Je me suis réveillé et quand j’ai commencé à manger mon muffin du matin au son et à l’avoine (oui, oui, pour les raisons que vous imaginez), je me suis rendu compte que j’avais très mal à la mâchoire inférieure. La moindre mastication me faisait souffrir, comme après avoir été chez le dentiste, quand on a dû ouvrir tout grand la bouche pendant trois quarts d’heure et que, le lendemain matin, on en ressent encore les effets.
Je sais très bien ce qui m’a préoccupé toute la nuit, et vous pourrez peut-être, chère lectrice, me conseiller.
À quoi ressemble une pécheresse?
Je vous le demande.

La Bible n’est pas très claire sur le sujet. Marie-Madeleine, oui. Quelques femmes de basse fréquentation, itou. Saint Luc s’étend sur la parabole de Jésus et de la pécheresse qui, malgré l’ignominie de sa situation, se montre plus généreuse que le premier des comptables agréés (7, 36-50). Mais dans les faits, en chair et en os, à quoi ça ressemble?
Comment faire pour en reconnaître une et séparer, autre parabole à la clé, le bon grain de l’ivraie? Je pose la question car je suis indécis. Je n’arrive pas à me prononcer et je me sens concerné.
Si la pécheresse ressemblait à Mata Hari ou à Paris Hilton, ce serait facile. Les signes seraient là, comme un A sur la robe de Hester Prynne dans The Scarlet Letter de Hawthorne. Il suffirait d’être alphabétisé pour capter le subtil signal (comme nous ne sommes pas américains, malgré la proximité géographique, ce serait un P, comme pour « pécheresse » ou « péché » - it’s on my mind folks!).
Ce long préambule ne sert qu’à une seule chose: introduire mon dilemme.

Voici de quoi il s’agit :

Nous étions le premier décembre 2006. Je travaillais sagement dans mon bureau. Et je dis sagement en toute connaissance de cause. Je venais de passer le matin à rédiger un long billet pour expliquer à ma lectrice les rudiments de la littérature transgénique (LTG). J’avais même conclu, pour lui faire comprendre l’essence de mon procédé, que « la littérature transgénique sera aux lettres, ce que le cinéma est aux premiers phénakistiscopes. » Je n’étais pas peu fier de ma formule et la contemplais comme le flâneur s’immobilise devant une vitrine, quand subitement apparut une femme, vêtue d’une robe noire, comme dans un polar de Benjamin (Paul, pas Walter).

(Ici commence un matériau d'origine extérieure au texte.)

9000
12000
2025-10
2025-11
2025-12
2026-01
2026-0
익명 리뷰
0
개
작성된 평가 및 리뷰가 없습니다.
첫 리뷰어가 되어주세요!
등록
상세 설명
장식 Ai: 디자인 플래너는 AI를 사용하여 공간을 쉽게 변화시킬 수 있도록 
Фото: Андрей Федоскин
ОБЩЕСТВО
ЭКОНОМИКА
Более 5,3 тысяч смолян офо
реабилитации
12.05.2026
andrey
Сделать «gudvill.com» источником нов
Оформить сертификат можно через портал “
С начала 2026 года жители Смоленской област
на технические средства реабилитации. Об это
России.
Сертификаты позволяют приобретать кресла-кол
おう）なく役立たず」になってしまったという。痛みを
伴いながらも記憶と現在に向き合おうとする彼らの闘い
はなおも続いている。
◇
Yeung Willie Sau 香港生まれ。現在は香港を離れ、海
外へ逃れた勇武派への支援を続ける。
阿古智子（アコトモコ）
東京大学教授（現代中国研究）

- Puis-je? m’a-t-elle demandé en s’introduisant dans mon bureau.

Je lui ai fait un geste indistinct de la main et grommelé un très imprécis « m’ouais ouais ouais ouais ». Je n’aime pas, comprenez-vous, qu’on pénètre dans mon espace personnel, du moins sans y être formellement invité, et cela deux jours à l’avance.
Elle a posé son café et son portable sur le bout de ma table, espace récemment libéré par votre humble serviteur, suite à une attaque subite de nettoyage (enfin de session, on devient tous très nerveux.) Et elle s’est mise à pianoter, comme si je n’étais pas là et que cette table ne faisait pas partie de ma chaire. Elle tapochait consciencieusement sur son clavier. J’ai décidé de l’imiter et suis retourné nonchalamment à mon propre ordinateur. Il n’aura pas été dit que, dans ma chaire, il y avait quelqu’un d’autre que moi aux commandes.

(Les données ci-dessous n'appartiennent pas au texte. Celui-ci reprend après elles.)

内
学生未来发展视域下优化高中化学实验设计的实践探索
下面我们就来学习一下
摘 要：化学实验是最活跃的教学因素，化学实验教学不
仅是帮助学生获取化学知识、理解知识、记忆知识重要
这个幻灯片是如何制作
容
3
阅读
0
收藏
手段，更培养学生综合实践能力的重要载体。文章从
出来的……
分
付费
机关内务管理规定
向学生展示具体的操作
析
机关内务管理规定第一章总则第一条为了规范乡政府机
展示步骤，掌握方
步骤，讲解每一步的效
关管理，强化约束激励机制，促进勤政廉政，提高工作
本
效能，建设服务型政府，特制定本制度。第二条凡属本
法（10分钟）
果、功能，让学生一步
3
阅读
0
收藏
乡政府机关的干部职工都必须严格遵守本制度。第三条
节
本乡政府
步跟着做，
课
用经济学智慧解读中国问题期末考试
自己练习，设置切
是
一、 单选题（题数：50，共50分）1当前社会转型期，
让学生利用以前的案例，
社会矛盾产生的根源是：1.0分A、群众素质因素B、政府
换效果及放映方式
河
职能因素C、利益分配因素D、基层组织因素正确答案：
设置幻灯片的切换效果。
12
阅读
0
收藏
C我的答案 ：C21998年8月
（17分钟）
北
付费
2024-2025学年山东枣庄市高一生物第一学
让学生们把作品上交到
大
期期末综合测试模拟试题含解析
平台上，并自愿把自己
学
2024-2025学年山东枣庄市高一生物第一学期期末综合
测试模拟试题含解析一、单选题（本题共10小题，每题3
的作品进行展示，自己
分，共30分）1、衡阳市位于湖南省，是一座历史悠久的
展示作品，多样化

- À quoi travaillez-vous? a-t-elle fini par me demander, attirée par mon indifférence.
- Je fais de la littérature transgénique.
- Et qu’est-ce que c’est?

Je n’ai eu d’autre choix que de reprendre mon explication. La LTG, le protocole TRANSLIT, la CRLT.
Évidemment, je me suis emporté. Mais qui ne le ferait pas dans de telles circonstances? Elle m’a déclaré avoir elle-même sa propre production, un truc lié à la philatélie, si j’ai bien compris, ou aux phylactères, ces talismans égyptiens.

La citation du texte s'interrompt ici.